Information Block Start

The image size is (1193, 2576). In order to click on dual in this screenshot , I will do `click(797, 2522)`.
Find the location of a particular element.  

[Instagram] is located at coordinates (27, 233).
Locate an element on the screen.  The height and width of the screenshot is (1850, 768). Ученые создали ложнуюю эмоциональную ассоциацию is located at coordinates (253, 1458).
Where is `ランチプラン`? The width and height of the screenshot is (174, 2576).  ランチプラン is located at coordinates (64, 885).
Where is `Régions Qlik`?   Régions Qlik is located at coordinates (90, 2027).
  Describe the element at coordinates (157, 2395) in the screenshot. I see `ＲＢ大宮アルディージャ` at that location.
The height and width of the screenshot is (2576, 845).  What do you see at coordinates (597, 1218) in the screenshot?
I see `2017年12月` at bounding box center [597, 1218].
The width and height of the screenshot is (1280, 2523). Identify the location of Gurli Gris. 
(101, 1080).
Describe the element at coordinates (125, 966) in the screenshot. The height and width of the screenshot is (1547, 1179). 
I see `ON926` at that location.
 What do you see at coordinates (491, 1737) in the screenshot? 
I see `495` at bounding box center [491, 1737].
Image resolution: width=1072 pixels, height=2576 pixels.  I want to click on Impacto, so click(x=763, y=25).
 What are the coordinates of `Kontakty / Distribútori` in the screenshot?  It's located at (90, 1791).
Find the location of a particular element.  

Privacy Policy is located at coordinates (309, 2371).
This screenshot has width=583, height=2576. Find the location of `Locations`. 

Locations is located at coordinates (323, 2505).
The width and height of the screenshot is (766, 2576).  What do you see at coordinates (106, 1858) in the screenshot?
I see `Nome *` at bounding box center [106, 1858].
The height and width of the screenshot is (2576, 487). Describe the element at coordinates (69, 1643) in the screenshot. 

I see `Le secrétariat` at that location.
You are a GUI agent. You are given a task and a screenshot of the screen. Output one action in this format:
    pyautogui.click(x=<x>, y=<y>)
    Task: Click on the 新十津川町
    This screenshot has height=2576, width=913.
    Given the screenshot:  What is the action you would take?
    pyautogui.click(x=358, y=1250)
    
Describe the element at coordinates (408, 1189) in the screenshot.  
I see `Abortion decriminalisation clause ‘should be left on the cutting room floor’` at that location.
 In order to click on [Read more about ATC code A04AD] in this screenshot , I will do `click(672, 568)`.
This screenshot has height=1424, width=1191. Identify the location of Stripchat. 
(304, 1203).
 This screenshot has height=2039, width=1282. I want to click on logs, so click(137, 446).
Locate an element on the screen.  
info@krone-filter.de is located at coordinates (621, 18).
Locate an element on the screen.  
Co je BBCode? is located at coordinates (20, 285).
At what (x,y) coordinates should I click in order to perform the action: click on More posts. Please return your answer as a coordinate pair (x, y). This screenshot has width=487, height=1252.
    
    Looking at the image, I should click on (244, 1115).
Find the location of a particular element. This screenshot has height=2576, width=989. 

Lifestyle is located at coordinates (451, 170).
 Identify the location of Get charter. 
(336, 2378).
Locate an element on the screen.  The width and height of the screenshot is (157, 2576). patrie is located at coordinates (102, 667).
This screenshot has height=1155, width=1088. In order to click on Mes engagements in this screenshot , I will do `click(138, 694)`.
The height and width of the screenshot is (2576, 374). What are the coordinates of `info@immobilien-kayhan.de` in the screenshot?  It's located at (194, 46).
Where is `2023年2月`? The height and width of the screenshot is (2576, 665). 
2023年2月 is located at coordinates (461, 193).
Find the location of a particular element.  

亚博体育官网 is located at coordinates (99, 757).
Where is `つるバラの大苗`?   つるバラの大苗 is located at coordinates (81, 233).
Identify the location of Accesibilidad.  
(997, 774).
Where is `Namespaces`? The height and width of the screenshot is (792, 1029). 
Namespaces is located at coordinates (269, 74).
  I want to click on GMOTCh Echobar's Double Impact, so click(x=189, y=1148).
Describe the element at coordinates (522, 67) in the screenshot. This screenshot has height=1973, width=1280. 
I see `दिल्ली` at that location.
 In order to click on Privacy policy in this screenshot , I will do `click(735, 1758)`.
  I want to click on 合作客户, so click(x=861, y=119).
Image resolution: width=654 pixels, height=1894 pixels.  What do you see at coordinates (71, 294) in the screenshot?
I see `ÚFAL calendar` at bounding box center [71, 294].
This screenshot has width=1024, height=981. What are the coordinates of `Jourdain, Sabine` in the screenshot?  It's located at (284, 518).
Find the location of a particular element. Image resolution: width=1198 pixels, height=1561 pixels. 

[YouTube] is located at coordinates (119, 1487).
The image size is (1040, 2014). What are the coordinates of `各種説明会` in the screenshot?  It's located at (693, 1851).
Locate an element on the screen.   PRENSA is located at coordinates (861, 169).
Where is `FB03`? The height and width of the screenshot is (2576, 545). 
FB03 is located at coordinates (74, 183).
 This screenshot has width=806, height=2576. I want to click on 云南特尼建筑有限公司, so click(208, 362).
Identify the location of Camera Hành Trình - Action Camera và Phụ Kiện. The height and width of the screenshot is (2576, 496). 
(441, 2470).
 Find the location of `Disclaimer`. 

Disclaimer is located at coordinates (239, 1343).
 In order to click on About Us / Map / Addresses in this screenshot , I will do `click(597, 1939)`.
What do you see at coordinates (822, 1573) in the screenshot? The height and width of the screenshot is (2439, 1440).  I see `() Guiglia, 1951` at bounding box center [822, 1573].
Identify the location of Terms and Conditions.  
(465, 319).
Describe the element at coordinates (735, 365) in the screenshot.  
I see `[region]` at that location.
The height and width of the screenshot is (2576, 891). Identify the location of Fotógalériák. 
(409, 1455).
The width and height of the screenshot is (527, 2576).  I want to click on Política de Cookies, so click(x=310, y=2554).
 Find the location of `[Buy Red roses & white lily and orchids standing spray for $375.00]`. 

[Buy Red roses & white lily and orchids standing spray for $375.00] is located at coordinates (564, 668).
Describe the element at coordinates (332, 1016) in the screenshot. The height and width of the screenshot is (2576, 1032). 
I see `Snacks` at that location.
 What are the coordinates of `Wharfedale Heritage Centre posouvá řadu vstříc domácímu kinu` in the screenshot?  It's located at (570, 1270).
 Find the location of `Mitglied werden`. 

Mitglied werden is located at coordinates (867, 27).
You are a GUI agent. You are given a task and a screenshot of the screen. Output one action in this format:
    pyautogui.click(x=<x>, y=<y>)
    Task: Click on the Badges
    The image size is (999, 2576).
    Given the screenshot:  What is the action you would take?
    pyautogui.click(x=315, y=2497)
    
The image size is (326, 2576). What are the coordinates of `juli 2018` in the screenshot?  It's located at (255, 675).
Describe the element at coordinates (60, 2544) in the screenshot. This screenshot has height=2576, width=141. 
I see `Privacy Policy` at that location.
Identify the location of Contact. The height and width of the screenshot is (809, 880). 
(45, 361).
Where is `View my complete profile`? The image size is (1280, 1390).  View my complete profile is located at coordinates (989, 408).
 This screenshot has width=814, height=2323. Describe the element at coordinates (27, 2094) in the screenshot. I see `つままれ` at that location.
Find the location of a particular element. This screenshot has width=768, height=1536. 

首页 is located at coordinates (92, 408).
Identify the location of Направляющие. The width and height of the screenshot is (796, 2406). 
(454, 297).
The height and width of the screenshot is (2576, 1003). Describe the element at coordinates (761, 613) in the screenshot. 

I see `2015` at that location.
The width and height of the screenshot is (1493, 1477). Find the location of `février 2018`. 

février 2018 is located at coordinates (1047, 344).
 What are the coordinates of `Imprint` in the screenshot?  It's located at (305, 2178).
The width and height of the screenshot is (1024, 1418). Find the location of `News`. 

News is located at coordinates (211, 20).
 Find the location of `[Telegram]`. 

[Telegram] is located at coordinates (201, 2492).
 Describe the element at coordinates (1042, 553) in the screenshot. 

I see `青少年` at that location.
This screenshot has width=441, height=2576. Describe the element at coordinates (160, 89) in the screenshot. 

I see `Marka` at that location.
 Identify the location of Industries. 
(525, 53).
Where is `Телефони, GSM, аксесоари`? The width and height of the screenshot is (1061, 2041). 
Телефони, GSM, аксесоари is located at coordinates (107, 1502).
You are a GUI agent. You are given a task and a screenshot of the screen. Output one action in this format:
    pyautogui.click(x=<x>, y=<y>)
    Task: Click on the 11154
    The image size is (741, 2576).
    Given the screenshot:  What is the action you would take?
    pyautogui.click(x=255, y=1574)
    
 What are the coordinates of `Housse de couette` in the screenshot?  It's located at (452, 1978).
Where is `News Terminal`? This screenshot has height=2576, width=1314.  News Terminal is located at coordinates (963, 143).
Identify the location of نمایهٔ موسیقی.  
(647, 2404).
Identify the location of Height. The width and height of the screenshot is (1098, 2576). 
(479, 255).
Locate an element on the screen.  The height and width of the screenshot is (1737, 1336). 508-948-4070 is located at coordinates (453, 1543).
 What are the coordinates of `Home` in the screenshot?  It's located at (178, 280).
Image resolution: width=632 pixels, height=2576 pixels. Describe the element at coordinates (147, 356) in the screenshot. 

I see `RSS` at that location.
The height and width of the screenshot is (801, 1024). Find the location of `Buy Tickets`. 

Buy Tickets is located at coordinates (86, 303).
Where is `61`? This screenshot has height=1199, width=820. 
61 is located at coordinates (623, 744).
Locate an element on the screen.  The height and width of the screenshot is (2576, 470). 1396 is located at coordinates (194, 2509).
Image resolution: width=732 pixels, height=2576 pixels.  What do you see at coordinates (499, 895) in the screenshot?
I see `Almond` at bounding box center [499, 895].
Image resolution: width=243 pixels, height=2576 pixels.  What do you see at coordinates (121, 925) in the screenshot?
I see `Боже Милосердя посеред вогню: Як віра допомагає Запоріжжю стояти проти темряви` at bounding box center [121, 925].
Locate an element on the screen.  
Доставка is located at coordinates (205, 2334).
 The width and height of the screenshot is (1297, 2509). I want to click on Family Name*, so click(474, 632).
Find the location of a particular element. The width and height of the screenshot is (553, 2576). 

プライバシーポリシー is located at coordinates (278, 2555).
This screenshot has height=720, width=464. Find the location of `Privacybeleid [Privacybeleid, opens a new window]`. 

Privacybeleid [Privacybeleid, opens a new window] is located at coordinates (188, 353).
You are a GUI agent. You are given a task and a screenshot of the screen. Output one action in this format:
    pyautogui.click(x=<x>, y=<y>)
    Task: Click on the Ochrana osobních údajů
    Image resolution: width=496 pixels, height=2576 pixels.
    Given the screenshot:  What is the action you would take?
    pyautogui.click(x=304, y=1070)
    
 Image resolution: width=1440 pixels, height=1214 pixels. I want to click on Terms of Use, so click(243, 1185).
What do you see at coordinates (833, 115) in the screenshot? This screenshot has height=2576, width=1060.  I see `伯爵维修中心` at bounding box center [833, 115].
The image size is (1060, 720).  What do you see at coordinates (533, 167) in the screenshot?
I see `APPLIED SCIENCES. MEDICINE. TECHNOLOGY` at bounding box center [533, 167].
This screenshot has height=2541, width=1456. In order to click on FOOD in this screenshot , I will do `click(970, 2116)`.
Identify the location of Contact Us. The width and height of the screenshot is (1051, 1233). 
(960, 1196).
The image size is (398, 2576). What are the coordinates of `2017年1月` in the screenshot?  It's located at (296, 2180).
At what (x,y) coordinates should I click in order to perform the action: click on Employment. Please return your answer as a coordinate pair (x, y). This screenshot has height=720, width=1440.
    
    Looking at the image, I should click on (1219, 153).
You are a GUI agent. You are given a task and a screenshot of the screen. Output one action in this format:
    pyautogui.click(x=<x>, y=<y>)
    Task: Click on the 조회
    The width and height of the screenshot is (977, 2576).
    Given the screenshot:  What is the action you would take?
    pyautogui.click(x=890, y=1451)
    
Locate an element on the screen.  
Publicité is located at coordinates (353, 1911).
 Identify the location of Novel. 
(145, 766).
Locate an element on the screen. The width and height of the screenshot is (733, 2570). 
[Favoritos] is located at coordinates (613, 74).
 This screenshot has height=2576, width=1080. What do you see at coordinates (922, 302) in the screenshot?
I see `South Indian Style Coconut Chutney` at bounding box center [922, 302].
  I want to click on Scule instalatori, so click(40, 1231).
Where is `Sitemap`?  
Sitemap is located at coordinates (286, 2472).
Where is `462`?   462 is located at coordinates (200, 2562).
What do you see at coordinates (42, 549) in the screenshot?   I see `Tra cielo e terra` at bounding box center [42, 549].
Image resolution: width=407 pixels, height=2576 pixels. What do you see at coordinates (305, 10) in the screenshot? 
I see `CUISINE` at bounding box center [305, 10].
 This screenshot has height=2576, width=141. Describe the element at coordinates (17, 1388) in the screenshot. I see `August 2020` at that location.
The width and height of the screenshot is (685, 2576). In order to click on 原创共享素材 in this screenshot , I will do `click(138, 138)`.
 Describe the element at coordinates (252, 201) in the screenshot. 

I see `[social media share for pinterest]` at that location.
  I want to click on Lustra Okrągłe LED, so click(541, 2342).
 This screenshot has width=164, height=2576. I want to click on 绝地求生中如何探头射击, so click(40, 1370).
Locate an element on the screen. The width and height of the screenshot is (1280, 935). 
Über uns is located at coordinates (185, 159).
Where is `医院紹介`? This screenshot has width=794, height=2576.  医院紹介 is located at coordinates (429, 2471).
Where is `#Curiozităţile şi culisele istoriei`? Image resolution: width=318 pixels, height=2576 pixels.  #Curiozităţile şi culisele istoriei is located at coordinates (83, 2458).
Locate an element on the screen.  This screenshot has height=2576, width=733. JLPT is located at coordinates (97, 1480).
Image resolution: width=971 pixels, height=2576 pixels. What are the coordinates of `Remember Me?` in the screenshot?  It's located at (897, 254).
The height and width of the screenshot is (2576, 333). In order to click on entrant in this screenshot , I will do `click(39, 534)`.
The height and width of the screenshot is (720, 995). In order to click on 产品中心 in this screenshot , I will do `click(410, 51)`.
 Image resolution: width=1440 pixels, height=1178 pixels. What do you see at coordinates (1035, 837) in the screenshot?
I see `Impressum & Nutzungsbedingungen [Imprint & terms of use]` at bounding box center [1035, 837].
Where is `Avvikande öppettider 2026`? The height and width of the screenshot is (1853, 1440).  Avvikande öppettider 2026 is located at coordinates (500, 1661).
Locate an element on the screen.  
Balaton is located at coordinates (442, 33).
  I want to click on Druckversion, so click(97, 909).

Information Block End

▶ **Your goal**: Once the line with "Describe the element at coordinates (408, 1189)" is found in the records above, print exactly that line and every line after it through the line with "In order to click on [Read".

▶ **Answer section**:
Describe the element at coordinates (408, 1189) in the screenshot.  
I see `Abortion decriminalisation clause ‘should be left on the cutting room floor’` at that location.
 In order to click on [Read more about ATC code A04AD] in this screenshot , I will do `click(672, 568)`.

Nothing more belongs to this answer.